Activating Two Trap Cards at Once, or: A Gentle Response to the Popularity of Vibecoding

30 points by Corbin

bakkot

This is a convincing refutation of the claim that vibecoding allows anyone to perform arbitrary tasks with only trivial effort expended. I don't see many people making that claim here, but I guess it's nice to have a refutation to hand in case it does come up.

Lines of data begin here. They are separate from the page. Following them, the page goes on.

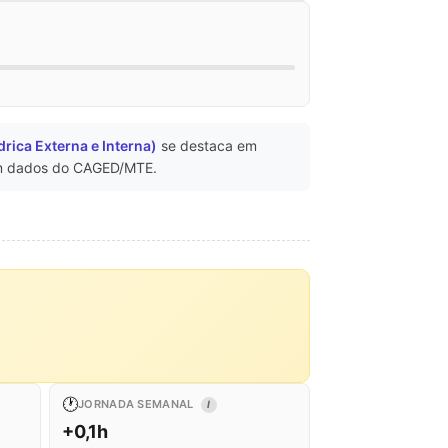
ndrica Externa e Interna)
se destaca em
 dados do CAGED/MTE.
🕐
JORNADA SEMANAL
I
+0,1h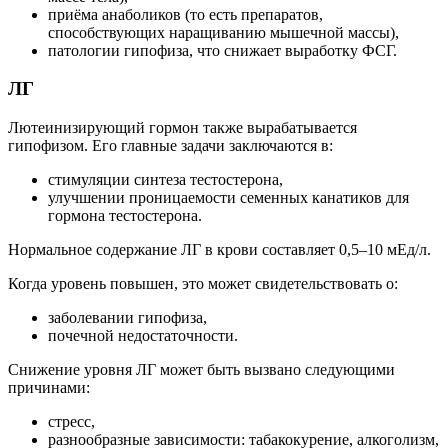
приёма анаболиков (то есть препаратов,
способствующих наращиванию мышечной массы),
патологии гипофиза, что снижает выработку ФСГ.
ЛГ
Лютеинизирующий гормон также вырабатывается
гипофизом. Его главные задачи заключаются в:
стимуляции синтеза тестостерона,
улучшении проницаемости семенных канатиков для
гормона тестостерона.
Нормальное содержание ЛГ в крови составляет 0,5–10 мЕд/л.
Когда уровень повышен, это может свидетельствовать о:
заболевании гипофиза,
почечной недостаточности.
Снижение уровня ЛГ может быть вызвано следующими
причинами:
стресс,
разнообразные зависимости: табакокурение, алкоголизм,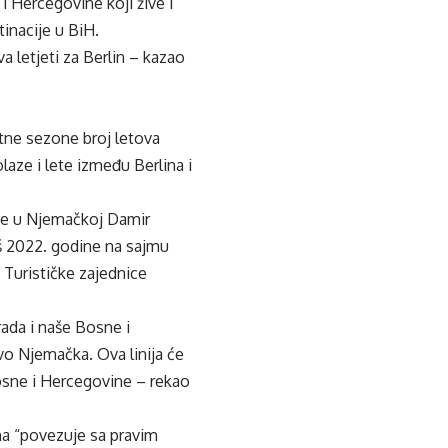
i Hercegovine koji žive i
tinacije u BiH.
 letjeti za Berlin – kazao
tne sezone broj letova
laze i lete između Berlina i
ne u Njemačkoj Damir
još 2022. godine na sajmu
 Turističke zajednice
rada i naše Bosne i
vo Njemačka. Ova linija će
 Bosne i Hercegovine – rekao
na “povezuje sa pravim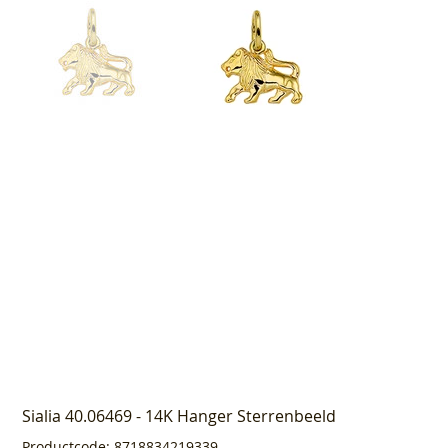
Sialia 40.06469 - 14K Hanger Sterrenbeeld
Productcode
Productcode:
8718834219339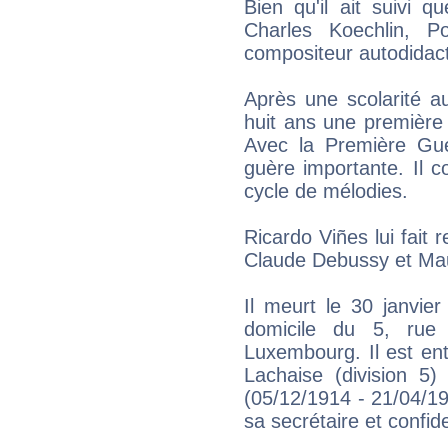
Bien qu'il ait suivi 
Charles Koechlin, 
compositeur autodidac
Après une scolarité au
huit ans une première
Avec la Première Gue
guère importante. Il 
cycle de mélodies.
Ricardo Viñes lui fait
Claude Debussy et Mau
Il meurt le 30 janvie
domicile du 5, rue
Luxembourg. Il est ent
Lachaise (division 5)
(05/12/1914 - 21/04/196
sa secrétaire et confid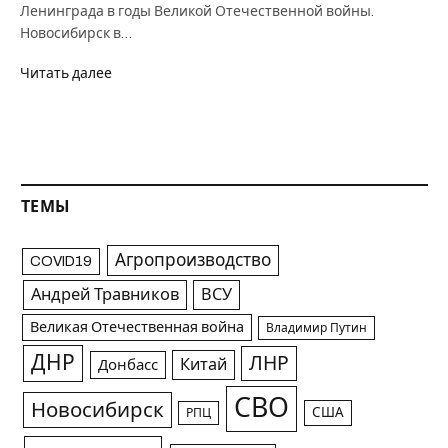
Ленинграда в годы Великой Отечественной войны.
Новосибирск в…
Читать далее
ТЕМЫ
Агропроизводство
COVID19
Андрей Травников
ВСУ
Великая Отечественная война
Владимир Путин
ДНР
ЛНР
Китай
Донбасс
СВО
Новосибирск
США
РПЦ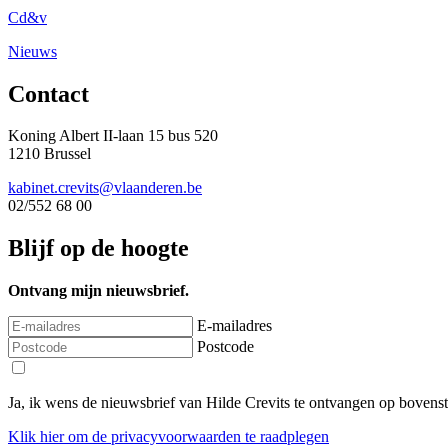
Cd&v
Nieuws
Contact
Koning Albert II-laan 15 bus 520
1210 Brussel
kabinet.crevits@vlaanderen.be
02/552 68 00
Blijf op de hoogte
Ontvang mijn nieuwsbrief.
E-mailadres
Postcode
Ja, ik wens de nieuwsbrief van Hilde Crevits te ontvangen op bovens
Klik
hier
om de privacyvoorwaarden te raadplegen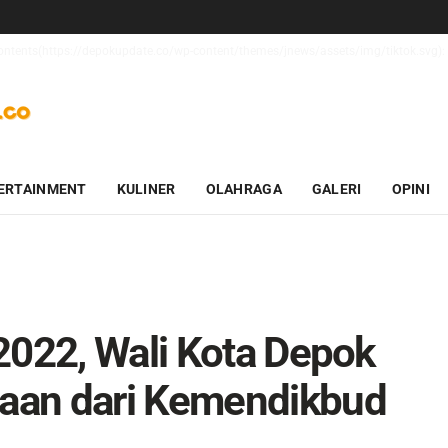
_contents(https://depokupdate.co/wp-content/themes/jnews/assets/img/tiktok.svg): 
ERTAINMENT
KULINER
OLAHRAGA
GALERI
OPINI
2022, Wali Kota Depok
aan dari Kemendikbud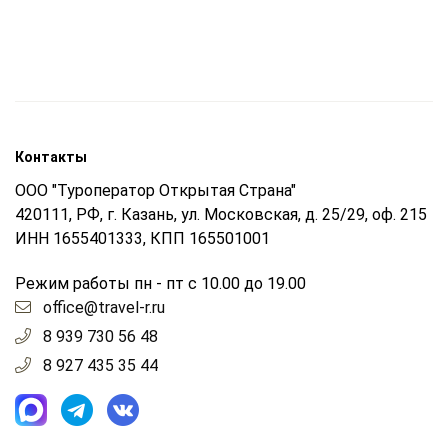
Контакты
ООО "Туроператор Открытая Страна"
420111, РФ, г. Казань, ул. Московская, д. 25/29, оф. 215
ИНН 1655401333, КПП 165501001
Режим работы пн - пт с 10.00 до 19.00
office@travel-r.ru
8 939 730 56 48
8 927 435 35 44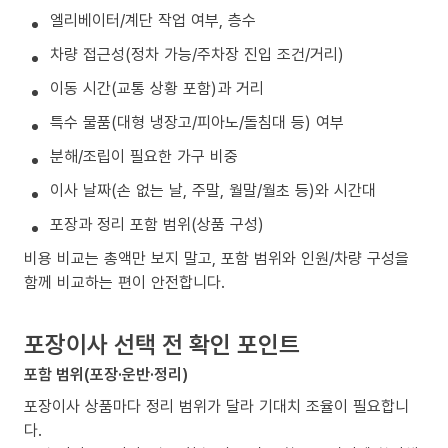
엘리베이터/계단 작업 여부, 층수
차량 접근성(정차 가능/주차장 진입 조건/거리)
이동 시간(교통 상황 포함)과 거리
특수 물품(대형 냉장고/피아노/돌침대 등) 여부
분해/조립이 필요한 가구 비중
이사 날짜(손 없는 날, 주말, 월말/월초 등)와 시간대
포장과 정리 포함 범위(상품 구성)
비용 비교는 총액만 보지 말고, 포함 범위와 인원/차량 구성을
함께 비교하는 편이 안전합니다.
포장이사 선택 전 확인 포인트
포함 범위(포장·운반·정리)
포장이사 상품마다 정리 범위가 달라 기대치 조율이 필요합니
다.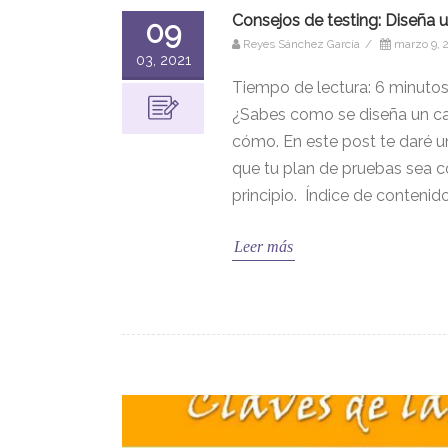
Consejos de testing: Diseña 
09
Reyes Sánchez García
/
marzo 9, 
03, 2021
Tiempo de lectura:
6
minuto
¿Sabes como se diseña un cas
cómo. En este post te daré u
que tu plan de pruebas sea c
principio. Índice de conteni
Leer más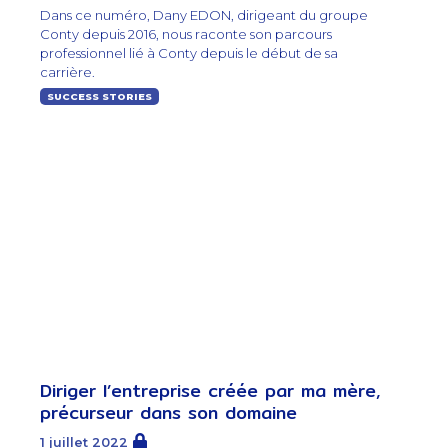
Dans ce numéro, Dany EDON, dirigeant du groupe
Conty depuis 2016, nous raconte son parcours
professionnel lié à Conty depuis le début de sa
carrière.
SUCCESS STORIES
Diriger l’entreprise créée par ma mère,
précurseur dans son domaine
1 juillet 2022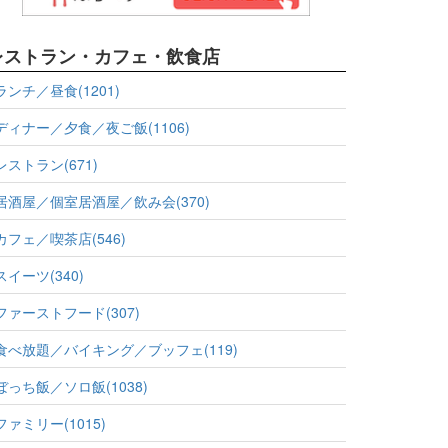
レストラン・カフェ・飲食店
ランチ／昼食(1201)
ディナー／夕食／夜ご飯(1106)
レストラン(671)
居酒屋／個室居酒屋／飲み会(370)
カフェ／喫茶店(546)
スイーツ(340)
ファーストフード(307)
食べ放題／バイキング／ブッフェ(119)
ぼっち飯／ソロ飯(1038)
ファミリー(1015)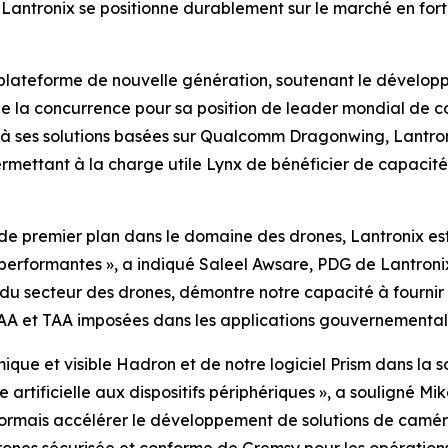
Lantronix se positionne durablement sur le marché en for
e plateforme de nouvelle génération, soutenant le dévelop
e la concurrence pour sa position de leader mondial de co
à ses solutions basées sur Qualcomm Dragonwing, Lantron
rmettant à la charge utile Lynx de bénéficier de capacit
de premier plan dans le domaine des drones, Lantronix est
erformantes », a indiqué Saleel Awsare, PDG de Lantronix
u secteur des drones, démontre notre capacité à fournir 
AA et TAA imposées dans les applications gouvernementale
que et visible Hadron et de notre logiciel Prism dans la 
artificielle aux dispositifs périphériques », a souligné Mi
ormais accélérer le développement de solutions de camér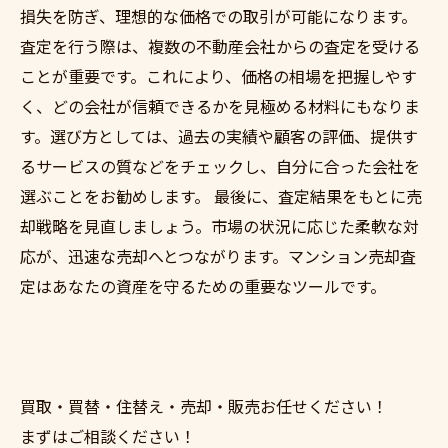
損失を防ぎ、理想的な価格での取引が可能になります。
査定を行う際は、複数の不動産会社からの査定を受ける
ことが重要です。これにより、価格の相場を把握しやす
く、どの会社が信頼できるかを見極める材料にもなりま
す。選び方としては、過去の実績や顧客の評価、提供す
るサービスの質などをチェックし、自分に合った会社を
選ぶことをお勧めします。 最後に、査定結果をもとに売
却戦略を見直しましょう。市場の状況に応じた柔軟な対
応が、迅速な売却へとつながります。マンション売却査
定はあなたの資産を守るための重要なツールです。
買取・買替・住替え・売却・販売お任せください！
まずはご相談ください！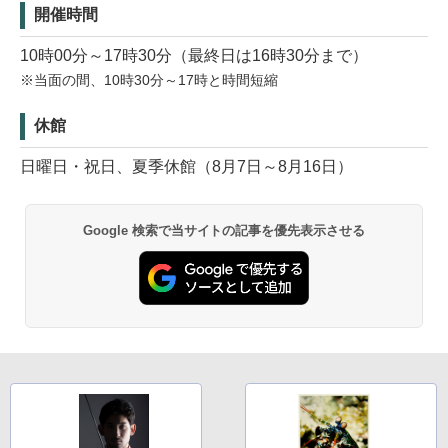
開催時間
10時00分～17時30分（最終日は16時30分まで）
※当面の間、10時30分～17時と時間短縮
休館
日曜日・祝日、夏季休館（8月7日～8月16日）
Google 検索で当サイトの記事を優先表示させる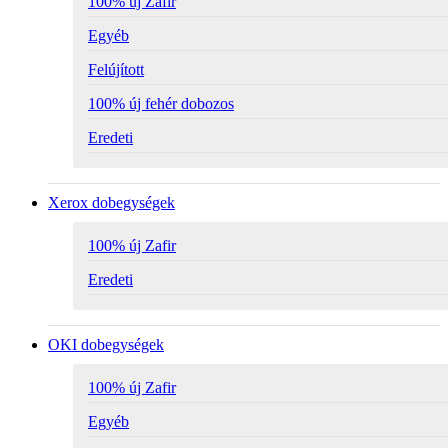
100% új Zafir
Egyéb
Felújított
100% új fehér dobozos
Eredeti
Xerox dobegységek
100% új Zafir
Eredeti
OKI dobegységek
100% új Zafir
Egyéb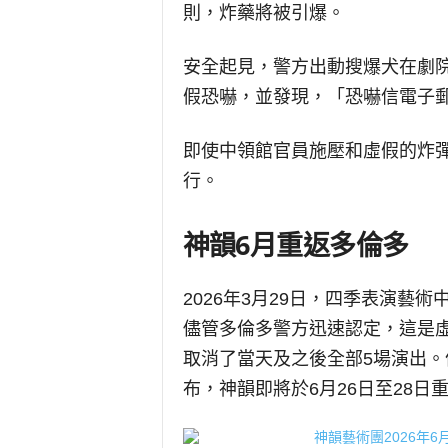
則，炸藥將被引爆。
安全起見，警方出動搜爆犬在劇
假恐嚇，並發現，「恐嚇信電子
即使中領館官員施壓和虛假的炸
行。
神韻6月重返多倫多
2026年3月29日，四季表演藝
儘管多倫多警方迅速認定，這是
取消了當天及之後全部5場演出。
布，神韻即將於6月26日至28日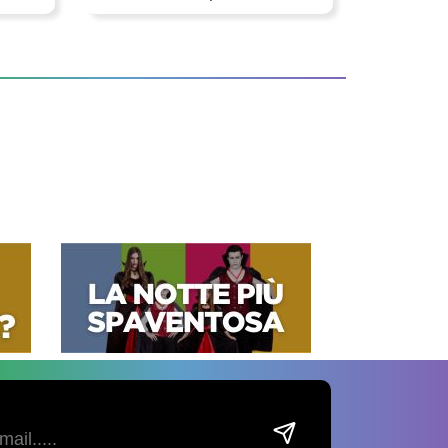
bambina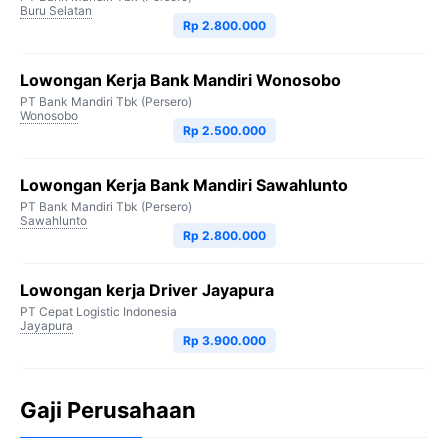
Buru Selatan
Rp 2.800.000
Lowongan Kerja Bank Mandiri Wonosobo
PT Bank Mandiri Tbk (Persero)
Wonosobo
Rp 2.500.000
Lowongan Kerja Bank Mandiri Sawahlunto
PT Bank Mandiri Tbk (Persero)
Sawahlunto
Rp 2.800.000
Lowongan kerja Driver Jayapura
PT Cepat Logistic Indonesia
Jayapura
Rp 3.900.000
Gaji Perusahaan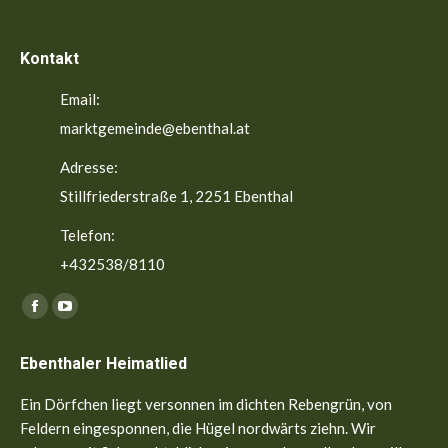
Kontakt
Email:
marktgemeinde@ebenthal.at
Adresse:
Stillfriederstraße 1, 2251 Ebenthal
Telefon:
+432538/8110
Finden Sie uns auf:
Facebook
YouTube
page
page
Ebenthaler Heimatlied
opens
opens
in
in
Ein Dörfchen liegt versonnen im dichten Rebengrün, von
new
new
Feldern eingesponnen, die Hügel nordwärts ziehn. Wir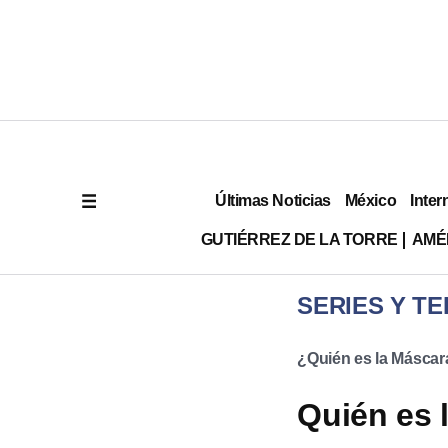
Últimas Noticias
México
Inter
GUTIÉRREZ DE LA TORRE
AMÉ
SERIES Y TE
¿Quién es la Máscar
Quién es 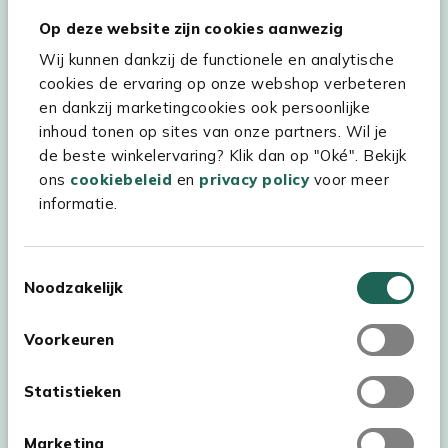
Hulp & service
Op deze website zijn cookies aanwezig
Wij kunnen dankzij de functionele en analytische
Assortiment
cookies de ervaring op onze webshop verbeteren
Kees Smit Tuinmeubelen
en dankzij marketingcookies ook persoonlijke
inhoud tonen op sites van onze partners. Wil je
Experience Stores XXL
de beste winkelervaring? Klik dan op "Oké". Bekijk
ons
cookiebeleid
en
privacy policy
voor meer
informatie.
Toestemmingsselectie
Noodzakelijk
Voorkeuren
Statistieken
Marketing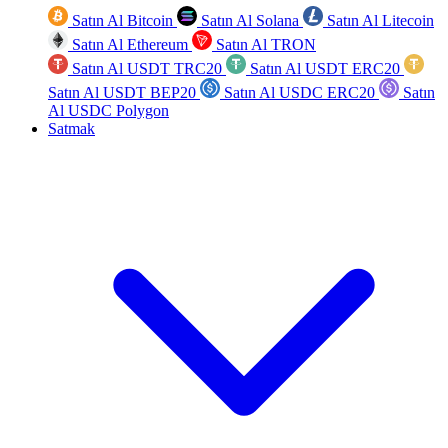
Satın Al Bitcoin
Satın Al Solana
Satın Al Litecoin
Satın Al Ethereum
Satın Al TRON
Satın Al USDT TRC20
Satın Al USDT ERC20
Satın Al USDT BEP20
Satın Al USDC ERC20
Satın
Al USDC Polygon
Satmak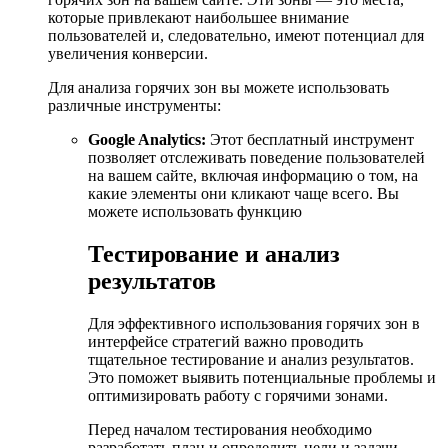
которые привлекают наибольшее внимание
пользователей и, следовательно, имеют потенциал для
увеличения конверсии.
Для анализа горячих зон вы можете использовать
различные инструменты:
Google Analytics:
Этот бесплатный инструмент
позволяет отслеживать поведение пользователей
на вашем сайте, включая информацию о том, на
какие элементы они кликают чаще всего. Вы
можете использовать функцию
Тестирование и анализ
результатов
Для эффективного использования горячих зон в
интерфейсе стратегий важно проводить
тщательное тестирование и анализ результатов.
Это поможет выявить потенциальные проблемы и
оптимизировать работу с горячими зонами.
Перед началом тестирования необходимо
разработать план и определить цели и задачи,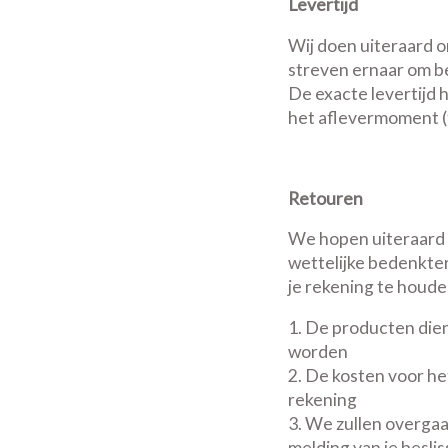
Levertijd
Wij doen uiteraard on
streven ernaar om be
De exacte levertijd 
het aflevermoment (t
Retouren
We hopen uiteraard d
wettelijke bedenkter
je rekening te houd
De producten dien
worden
De kosten voor het
rekening
We zullen overgaa
melding van je besli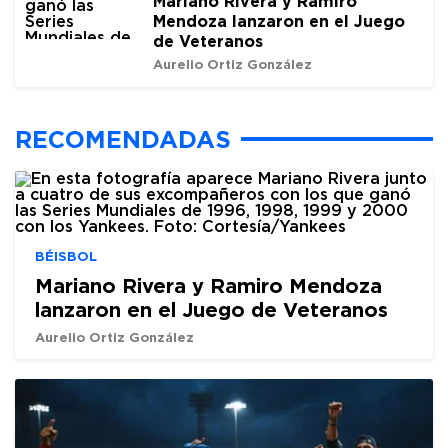
Mariano Rivera y Ramiro
Mendoza lanzaron en el Juego
de Veteranos
Aurelio Ortiz González
RECOMENDADAS
BÉISBOL
Mariano Rivera y Ramiro Mendoza
lanzaron en el Juego de Veteranos
Aurelio Ortiz González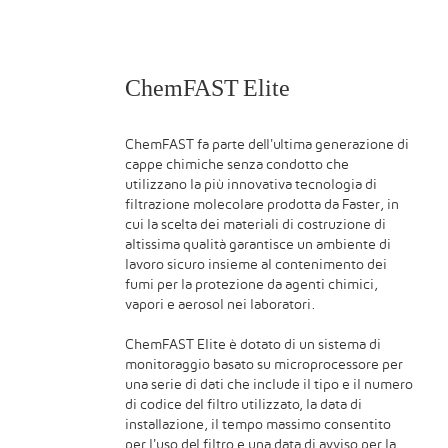
ChemFAST Elite
ChemFAST fa parte dell'ultima generazione di
cappe chimiche senza condotto che
utilizzano la più innovativa tecnologia di
filtrazione molecolare prodotta da Faster, in
cui la scelta dei materiali di costruzione di
altissima qualità garantisce un ambiente di
lavoro sicuro insieme al contenimento dei
fumi per la protezione da agenti chimici,
vapori e aerosol nei laboratori.
ChemFAST Elite è dotato di un sistema di
monitoraggio basato su microprocessore per
una serie di dati che include il tipo e il numero
di codice del filtro utilizzato, la data di
installazione, il tempo massimo consentito
per l'uso del filtro e una data di avviso per la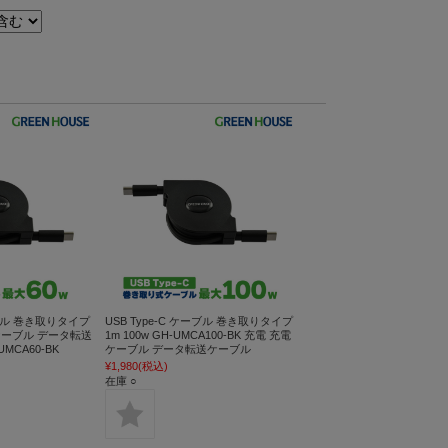
ケーブル 巻き取りタイプ
USB Type-C ケーブル 巻き取りタイプ
電ケーブル データ転送
1m 100w GH-UMCA100-BK 充電 充電
MCA60-BK
ケーブル データ転送ケーブル
¥1,980
(税込)
在庫 ○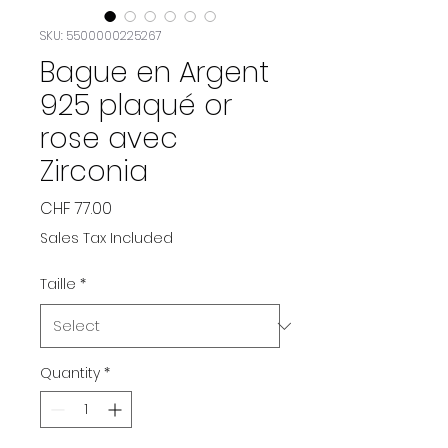
SKU: 5500000225267
Bague en Argent
925 plaqué or
rose avec
Zirconia
Price
CHF 77.00
Sales Tax Included
Taille
*
Quantity
*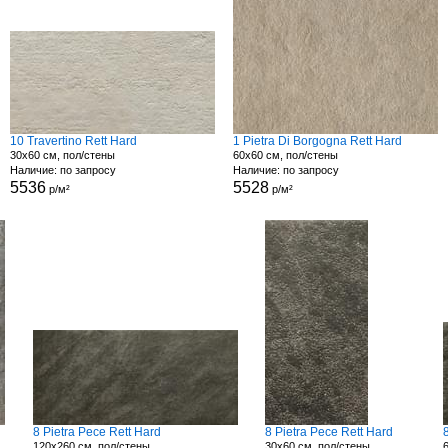
10 Travertino Rett Hard
1 Pietra Di Borgogna Rett Hard
30x60 см, пол/стены
60x60 см, пол/стены
Наличие: по запросу
Наличие: по запросу
5536
5528
р/м²
р/м²
8 Pietra Pece Rett Hard
8 Pietra Pece Rett Hard
120x260 см, пол/стены
30x60 см, пол/стены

I don't see this as a refutation of any stronger claim, such as "some people can use LLMs to complete many tasks faster than they personally otherwise would have been able to do without loss of correctness", which is I think where the meat of it is. I skimmed all the tasks to see if any of them would be a fun way to spend an hour or two, didn't feel like it for any of them except the Menagerie one (specifically targeting wasm), but then I had other stuff happening in my life and never actually tried. So... what are we to take from this? That LLM-assisted coding takes enough effort that putting a semi-specified task in front of a few thousand people will not cause any of them to perform arbitrary tasks in exchange for no incentive except to prove that they can? OK.

milkcanworld

Agreed. I'm not sure what this proves except that people aren't eager to spend their (spare, unpaid) time and actual money (token cost) on ill-specified programming Saw traps that reek of the overwhelming bias of the author against the tools being studied (to be clear, I also share a pretty strong similar bias, but it undermines the "study" when all prose and experimental design is dripping with this). At least to me, it is hard to read this as a good faith attempt at testing the abilities of LLMs or lack thereof, even if that was the author's intent.
- Corbin
  
  Quoting myself from previously, on Lobsters:
  
  I purchased high-RAM machines for my homelab about three years ago, wrote several (five?) parsing harnesses for models like Llama, tried out several code-completion, code-insertion, and code-generation styles; wrote and tested three RAG pipelines, independently tried replicating several papers, and have generally been testing any claim that I can find a way to apply to a local LLM.
  
  I cannot give professional advice to people who pay me without knowing how their technology works. I have had to learn how LLMs work. I have tried repeatedly to ask people to read papers and consider the limitations of their tools; since that has not worked, we are now at the moment of Linus' law and Linus' principle.
  
  I expect to be able to knock out these projects over the next few weekends of February and March. The second and third tasks require research which I haven't done yet, but I still expect them to only take a few working days in total. None of these are urgent.
  
  There was already a moment of good faith in 2023 which faded as I realized that OpenAI is years behind the state of the art. Now it has come out, currently, on Lobsters, that Anthropic is also years behind the state of the art. Neither company has a stable financial outlook and becoming their customer likely means damaging one's cognition, as I speculated about previously, on Lobsters. My position is now that, if you think that any sort of vibecoding harness can do my todo list better than me, you ought to demonstrate it rather than expect me to waste my money and cognition on a scam.
  - bakkot
    
    I don't think you should draw any strong conclusions (or expect anyone else to do so) from the fact that no one thinks "convince @Corbin that LLMs can write code" is worth spending much of our own time and effort on, especially if already-existing examples haven't convinced you.
    
    The stuff about the financial outlook of big AI labs isn't relevant to the question of how well LLMs can write code today. Even whether they damage your own cognition isn't relevant to that questions. Those are certainly relevant to different interesting questions, like "is it a good idea to make use of these tools", but this has no bearing on how well they can write code today.
- Corbin
  
  This was authored for the blog carnival. I didn't see a big summary post yesterday, so I'm submitting this one on its own.
  - veqq
    
    Unfortunately, there were only 2 other submissions:
    
    https://bgslabs.org/blog/why-are-we-using-markdown/ by @bgs_
    
    Spoken Latin by @fpsvogel
    
    I wasn't sure how to proceed and ended up posting one mentioning the other (as it doesn't fit Lobster's content policy alone).
- quad
  
  There wasn't a stampede of folks asking their agents to complete these tasks.
  
  Sorry, where are the attempts linked?
  - Corbin
    
    In comments here and on GitHub on the original two posts, previously on Lobsters (1, 2).
- alexjurkiewicz
  
  Didn't you submit this weeks ago?
  - hyperpape
    
    You can check his stories from his profile, and find the answer (it appears he did not--he submitted the challenge, but not this writeup).